Segment Start: INPUT DATA
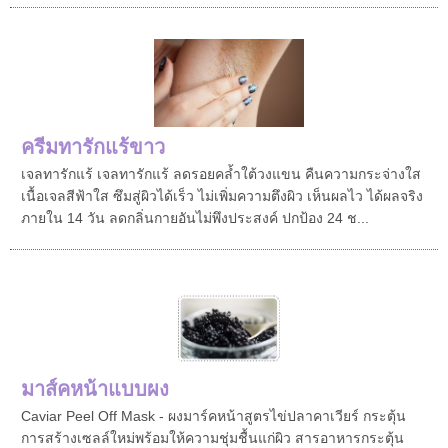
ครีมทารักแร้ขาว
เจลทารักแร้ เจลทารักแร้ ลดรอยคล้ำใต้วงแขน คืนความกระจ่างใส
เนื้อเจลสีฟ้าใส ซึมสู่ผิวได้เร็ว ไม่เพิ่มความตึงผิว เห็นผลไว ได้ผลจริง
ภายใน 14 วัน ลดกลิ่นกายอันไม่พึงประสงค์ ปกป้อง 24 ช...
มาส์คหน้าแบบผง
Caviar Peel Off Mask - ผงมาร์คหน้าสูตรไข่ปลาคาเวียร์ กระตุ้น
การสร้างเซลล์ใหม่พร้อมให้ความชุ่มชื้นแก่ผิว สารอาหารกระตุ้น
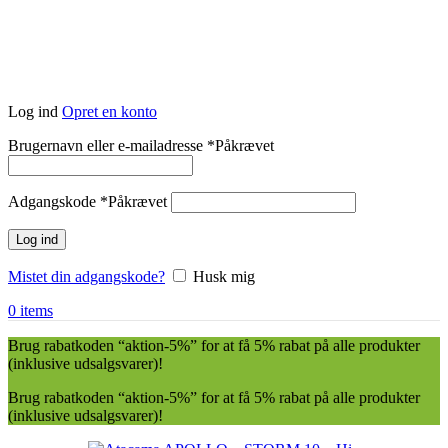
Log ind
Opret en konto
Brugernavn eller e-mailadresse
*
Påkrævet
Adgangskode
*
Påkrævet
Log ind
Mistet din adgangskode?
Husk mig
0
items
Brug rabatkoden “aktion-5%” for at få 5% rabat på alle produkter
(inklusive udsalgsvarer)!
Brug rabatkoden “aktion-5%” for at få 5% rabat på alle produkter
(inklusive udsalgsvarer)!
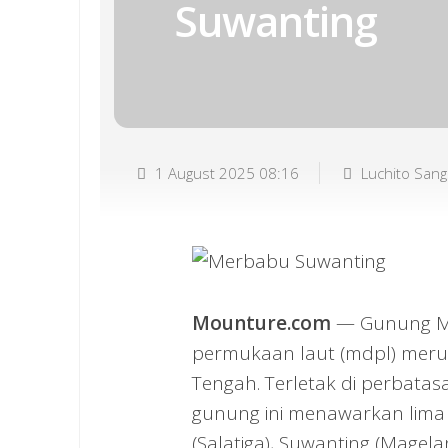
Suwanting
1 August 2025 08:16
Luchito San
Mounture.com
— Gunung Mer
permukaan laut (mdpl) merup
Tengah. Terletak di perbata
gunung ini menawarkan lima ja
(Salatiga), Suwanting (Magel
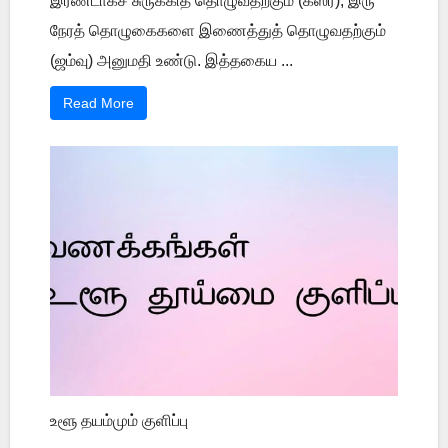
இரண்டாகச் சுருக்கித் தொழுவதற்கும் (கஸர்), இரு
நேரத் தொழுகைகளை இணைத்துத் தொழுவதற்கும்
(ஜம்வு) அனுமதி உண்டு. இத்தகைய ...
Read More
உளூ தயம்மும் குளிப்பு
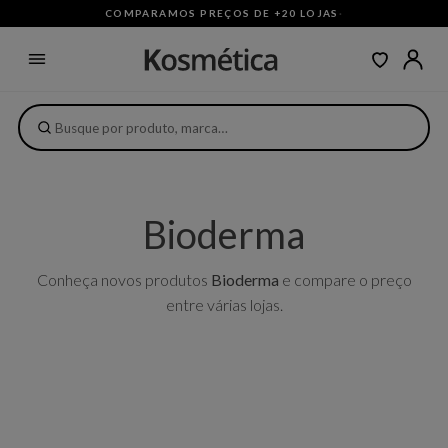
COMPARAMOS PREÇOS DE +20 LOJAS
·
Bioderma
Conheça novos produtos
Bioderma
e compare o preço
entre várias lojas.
Segment End: INPUT DATA
Segment Start: INPUT DATA
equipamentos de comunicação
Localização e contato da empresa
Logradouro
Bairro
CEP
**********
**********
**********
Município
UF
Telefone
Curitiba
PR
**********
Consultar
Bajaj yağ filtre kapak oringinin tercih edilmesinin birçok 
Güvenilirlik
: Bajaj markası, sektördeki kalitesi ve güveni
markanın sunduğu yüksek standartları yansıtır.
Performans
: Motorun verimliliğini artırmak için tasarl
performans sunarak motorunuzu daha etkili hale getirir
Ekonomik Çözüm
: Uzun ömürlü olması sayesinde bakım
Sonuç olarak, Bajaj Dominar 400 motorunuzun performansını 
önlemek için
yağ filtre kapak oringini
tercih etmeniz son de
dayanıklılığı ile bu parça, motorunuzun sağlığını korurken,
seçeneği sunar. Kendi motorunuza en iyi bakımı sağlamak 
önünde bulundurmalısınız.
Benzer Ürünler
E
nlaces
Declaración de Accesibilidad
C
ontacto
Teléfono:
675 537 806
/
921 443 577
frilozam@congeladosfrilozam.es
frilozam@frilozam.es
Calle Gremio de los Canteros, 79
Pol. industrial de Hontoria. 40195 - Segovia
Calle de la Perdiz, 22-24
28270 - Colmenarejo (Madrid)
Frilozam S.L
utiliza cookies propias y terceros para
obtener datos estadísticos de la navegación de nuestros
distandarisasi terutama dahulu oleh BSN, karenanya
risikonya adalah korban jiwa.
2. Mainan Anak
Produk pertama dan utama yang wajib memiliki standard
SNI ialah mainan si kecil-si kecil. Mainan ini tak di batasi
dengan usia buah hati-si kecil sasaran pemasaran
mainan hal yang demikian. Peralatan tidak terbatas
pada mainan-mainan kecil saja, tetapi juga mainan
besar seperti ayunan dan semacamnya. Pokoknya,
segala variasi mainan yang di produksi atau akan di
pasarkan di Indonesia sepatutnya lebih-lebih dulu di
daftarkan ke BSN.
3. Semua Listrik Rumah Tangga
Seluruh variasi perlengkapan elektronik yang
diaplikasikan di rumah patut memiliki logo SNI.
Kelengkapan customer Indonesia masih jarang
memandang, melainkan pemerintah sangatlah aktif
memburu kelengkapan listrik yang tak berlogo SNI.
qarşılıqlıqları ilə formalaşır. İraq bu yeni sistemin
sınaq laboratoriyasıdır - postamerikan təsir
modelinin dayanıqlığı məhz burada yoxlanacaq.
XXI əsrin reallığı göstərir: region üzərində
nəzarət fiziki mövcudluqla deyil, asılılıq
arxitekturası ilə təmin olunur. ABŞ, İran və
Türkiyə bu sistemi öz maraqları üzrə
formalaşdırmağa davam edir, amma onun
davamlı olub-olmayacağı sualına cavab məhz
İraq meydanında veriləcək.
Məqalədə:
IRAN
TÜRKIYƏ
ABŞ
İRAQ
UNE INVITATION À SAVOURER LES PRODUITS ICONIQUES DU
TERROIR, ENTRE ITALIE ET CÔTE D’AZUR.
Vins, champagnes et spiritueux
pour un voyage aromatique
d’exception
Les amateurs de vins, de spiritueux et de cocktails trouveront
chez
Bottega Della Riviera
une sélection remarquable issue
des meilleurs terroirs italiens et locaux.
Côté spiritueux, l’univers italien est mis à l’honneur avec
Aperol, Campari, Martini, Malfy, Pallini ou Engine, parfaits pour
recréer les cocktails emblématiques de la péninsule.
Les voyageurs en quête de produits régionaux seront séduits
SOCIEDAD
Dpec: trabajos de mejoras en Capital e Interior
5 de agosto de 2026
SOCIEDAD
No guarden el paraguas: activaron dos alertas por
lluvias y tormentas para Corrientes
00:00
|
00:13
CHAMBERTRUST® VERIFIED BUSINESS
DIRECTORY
Segment End: INPUT DATA
Retype the records above, but only those lines that fall between the line containing "28270 - Colmenarejo (Madrid)" and the line containing "segala variasi mainan", with both of those lines included, exactly as written.

* [WORKED SOLUTION]
28270 - Colmenarejo (Madrid)
Frilozam S.L
utiliza cookies propias y terceros para
obtener datos estadísticos de la navegación de nuestros
distandarisasi terutama dahulu oleh BSN, karenanya
risikonya adalah korban jiwa.
2. Mainan Anak
Produk pertama dan utama yang wajib memiliki standard
SNI ialah mainan si kecil-si kecil. Mainan ini tak di batasi
dengan usia buah hati-si kecil sasaran pemasaran
mainan hal yang demikian. Peralatan tidak terbatas
pada mainan-mainan kecil saja, tetapi juga mainan
besar seperti ayunan dan semacamnya. Pokoknya,
segala variasi mainan yang di produksi atau akan di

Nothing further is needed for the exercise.